Fundamental limits to helical edge conductivity due to spin-phonon scattering

TL;DR

This paper investigates how spin-phonon interactions caused by bulk acoustic phonons affect the electrical conductance of helical edge states in two-dimensional topological insulators, revealing fundamental temperature-dependent limits.

Contribution

It demonstrates that spin-phonon coupling induces inelastic backscattering, leading to diffusive transport and a temperature-dependent conductivity limit in helical edge channels.

Findings

Conductivity follows a metallic Bloch-Grüneisen law.
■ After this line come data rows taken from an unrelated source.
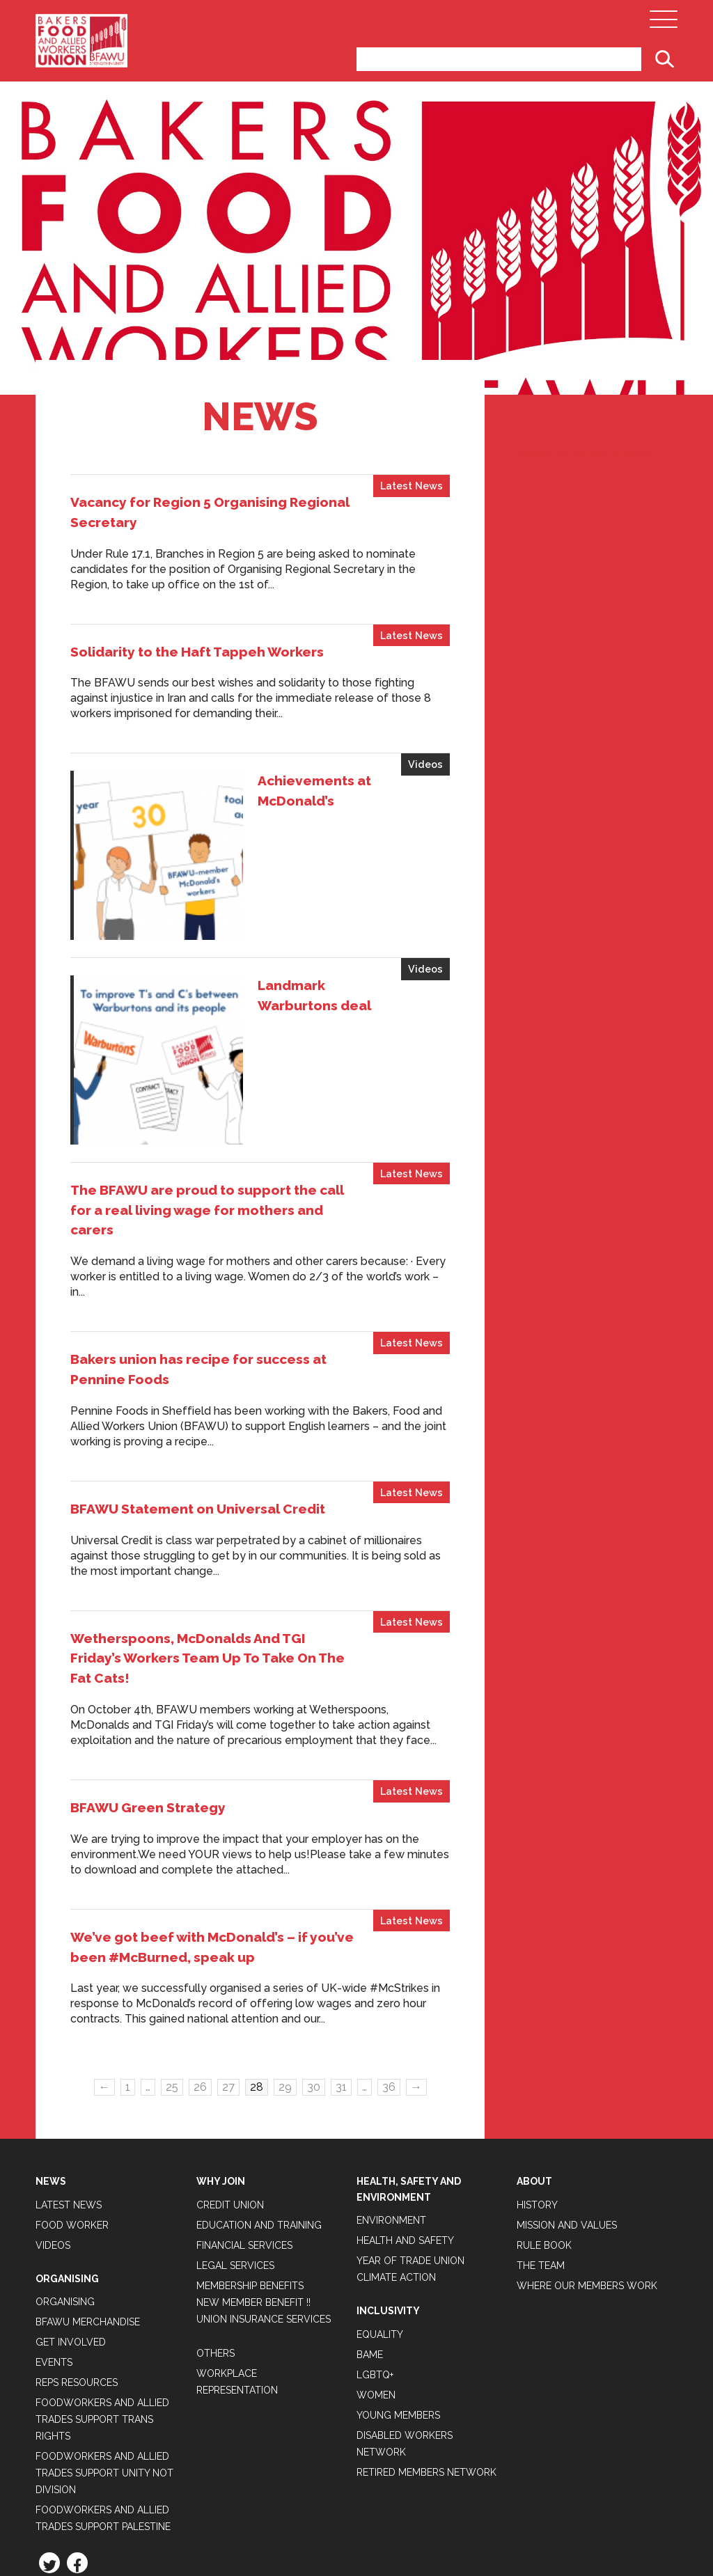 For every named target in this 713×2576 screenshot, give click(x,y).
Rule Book (544, 2127)
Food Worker (72, 2107)
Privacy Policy (76, 2481)
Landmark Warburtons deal (294, 926)
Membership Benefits (250, 2168)
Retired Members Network (426, 2354)
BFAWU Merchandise (88, 2204)
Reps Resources (77, 2265)
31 (341, 1970)
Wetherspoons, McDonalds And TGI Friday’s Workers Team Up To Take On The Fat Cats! (207, 1541)
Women (375, 2277)
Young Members (398, 2297)
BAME (369, 2237)
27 (228, 1970)
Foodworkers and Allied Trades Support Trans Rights (102, 2302)
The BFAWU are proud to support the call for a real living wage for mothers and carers (207, 1092)
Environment (391, 2103)
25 (172, 1970)
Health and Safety (405, 2123)
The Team (541, 2147)
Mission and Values (567, 2107)
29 (285, 1970)
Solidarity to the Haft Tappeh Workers (197, 651)
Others (215, 2235)
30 (313, 1970)
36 (388, 1970)
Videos (425, 764)
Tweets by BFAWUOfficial (584, 455)
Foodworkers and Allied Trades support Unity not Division (104, 2356)
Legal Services (235, 2147)
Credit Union (230, 2087)
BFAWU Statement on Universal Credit (197, 1391)
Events (54, 2245)
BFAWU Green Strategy (148, 1690)
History (537, 2087)
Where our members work (587, 2168)
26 (200, 1970)
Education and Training (259, 2107)
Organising (65, 2184)
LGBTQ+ (374, 2257)
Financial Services (244, 2127)
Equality (379, 2216)
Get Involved (71, 2225)
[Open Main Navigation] (663, 23)
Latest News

At the Debye temperature, conductivity drops significantly.

Low-temperature conductance correction scales as T^5.

Abstract

We study the effect of electron-phonon interactions on the electrical conductance of a helical edge state of a two-dimensional topological insulator. We show that the edge deformation caused by bulk acoustic phonons modifies the spin texture of the edge state, and that the resulting spin-phonon coupling leads to inelastic backscattering which makes the transport diffusive. Using a semiclassical Boltzmann equation we compute the electrical conductivity and show that it exhibits a metallic Bloch-Gr\"uneisen law. At temperatures on the order of the Debye temperature of the host material, spin-phonon scattering thus lowers the conductivity of the edge state drastically. Transport remains ballistic only for short enough edges, and in this case the correction to the quantized conductance vanishes as $\delta G \propto T^5$ at low temperatures. Relying only on parallel transport of the helical spin texture along the deformed edge, the coupling strength is determined by the host material's density and sound velocity. Our results impose fundamental limits for the finite-temperature conductivity of a helical edge channel.